I do not think the interpretation of these elements as 'prestigious' and 'introduced into the language' is correct. They rather seem to be formulaic holdovers from the Aramaic writing tradition of Nabataean. It is Arabic that is slowly introduced into the language, until the only places where Aramaic survived was in high frequency formulaic expressions. And in these cases, they were probably simply 'Aramaeograms', as we have in Pahlavi.

Albert

"I am especially interested to hear good arguments why we should take seriously the idea that from as early as the 6th century there already was a intertribal poetic language,"

Because this idea (intertribal 'high' poetic language ...) comes from (Western)scholars to resolve the problem raised by the linguistics affirmation (poetic language) stemmed by the Islamic tradition. Therefore if the premise is false(poetic language), the answers : "intertribal poetic language" is perforce false.

You wrote in Iqsa blog :

" When speaking about the language of the Quran, it is these days almost universally accepted that it was composed in the ʿArabiyyah, a poetic koine that functioned as an intertribal form of communication of high poetic culture.[1] This ʿArabiyyah was close – if not identical – to what eventually came to be thought of as Classical Arabic.

However, this assumption is far from obvious."

If this is the case (far from obvious...) why do you continue to ask arguments to believe they're true.
Why do you not try to put aside the Islamic tradition about the Quranic language (including pre Islamic 'high' poetry, concept which build the Western scholarship idea of a poetic koine) and work with what is outside of it ? Why do you hesitate ?

PhoeniX

Dear Albert,

I appreciate the provocative suggestion that I'm simply asking the wrong question. :-)

My hesitation is based on several reasons

1. The language of the poetry cannot be completely confabulated in the 9th century by the Arab grammarians. It contains several true archaisms which were probably lost already, at least in most spoken dialects, by the time they write it down.

So if the "Poetic Arabic" is not just the language of the Bedouins at the time and in the region, it must come from somewhere.

The somewhat worrying thing in all this is: We have yet to find anything that looks like "Poetic Arabic" in the pre-Islamic epigraphic record.

This perhaps suggests that "Poetic Arabic" is indeed a purely oral poetic register, and this is why it is escaping our notice.
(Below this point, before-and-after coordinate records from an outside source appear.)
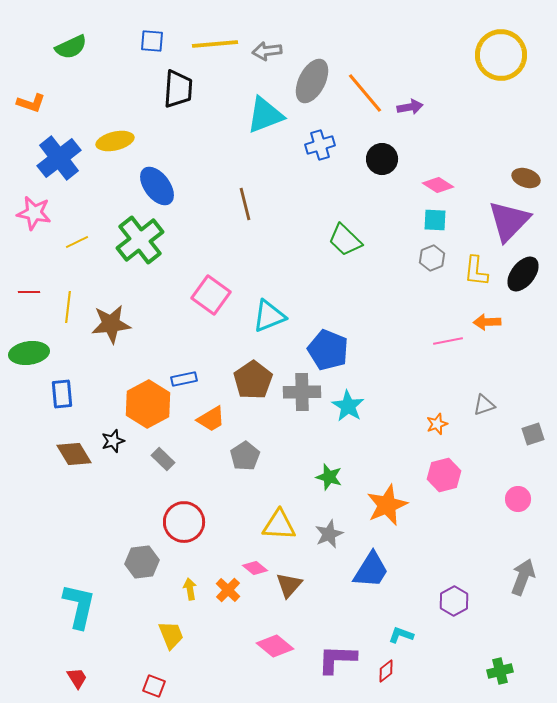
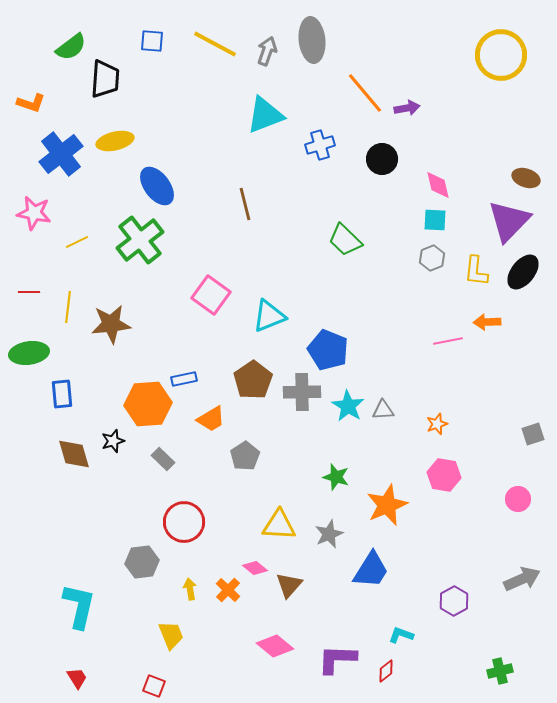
yellow line at (215, 44): rotated 33 degrees clockwise
green semicircle at (71, 47): rotated 12 degrees counterclockwise
gray arrow at (267, 51): rotated 116 degrees clockwise
gray ellipse at (312, 81): moved 41 px up; rotated 33 degrees counterclockwise
black trapezoid at (178, 89): moved 73 px left, 10 px up
purple arrow at (410, 107): moved 3 px left, 1 px down
blue cross at (59, 158): moved 2 px right, 4 px up
pink diamond at (438, 185): rotated 44 degrees clockwise
black ellipse at (523, 274): moved 2 px up
orange hexagon at (148, 404): rotated 24 degrees clockwise
gray triangle at (484, 405): moved 101 px left, 5 px down; rotated 15 degrees clockwise
brown diamond at (74, 454): rotated 15 degrees clockwise
pink hexagon at (444, 475): rotated 24 degrees clockwise
green star at (329, 477): moved 7 px right
gray arrow at (523, 577): moved 1 px left, 2 px down; rotated 45 degrees clockwise
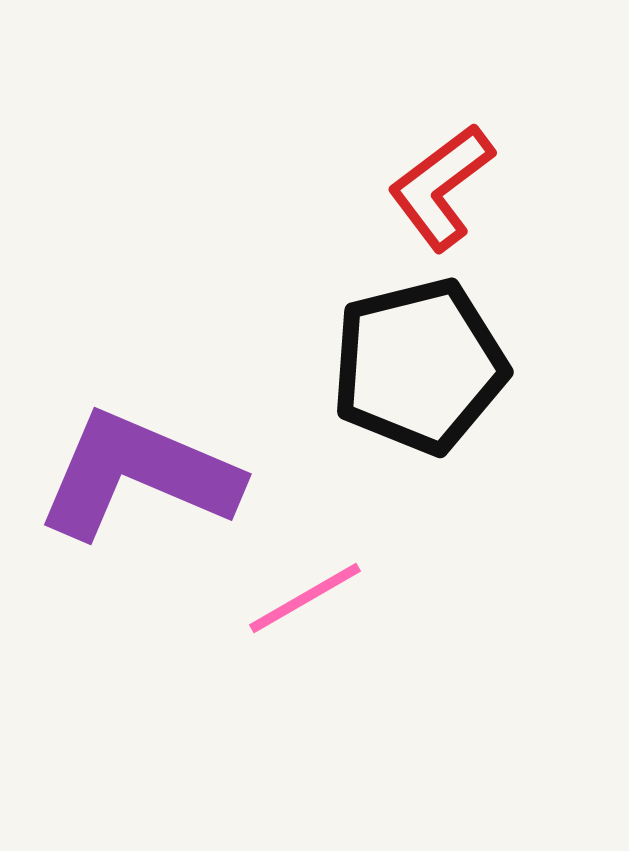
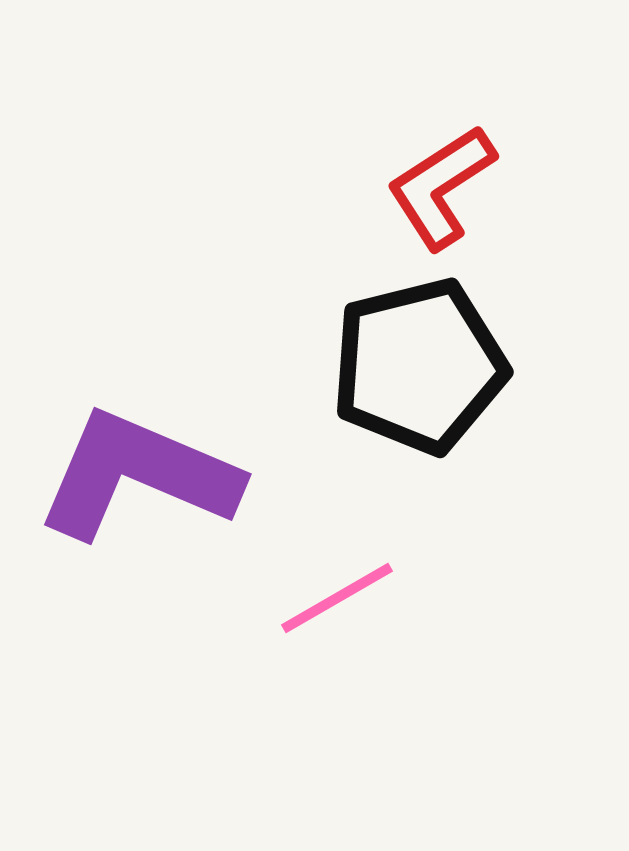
red L-shape: rotated 4 degrees clockwise
pink line: moved 32 px right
That's an argument from silence of course; but it's a fairly forceful if we're not looking in the wrong place for it (which we might very well be).

2. A healthy skepticism of the traditions is of course warranted, but I'm a little reticent to just plain throw out all the data that we have on the pre-Islamic poets. The fact that the pre-Islamic poetry is attributed to people, about whom things are known (Tribe, date of death etc.) and likewise with early Islamic poetry.

The fact that the epic poetry of the Greeks is also attributed to a mythical Homer of course shows that we should not necessarily believe such accounts. But, it's becoming more and more clear to me that the history writing in the Islamic tradition isn't complete fiction, and unless there is a very obvious ideological reason for a wholesale fabrication, I don't quite see how they would have pulled it off.

I think we can technically 'answer' these kinds of questions. There's a lot of work to be done in terms of stylometrics, probably, and likewise a careful examination of how consistent certain poems are attributed to one person, and it isn't constantly jumping around.

But even if 90% of the material is problematic, and 10% is unassailable, we still have to contend with the fact that multiple people of multiple tribes were composing poetry before Islam in a language which was perhaps dialectally diverse, but still closer to each other than, e.g. to Quranic Arabic or modern vernaculars.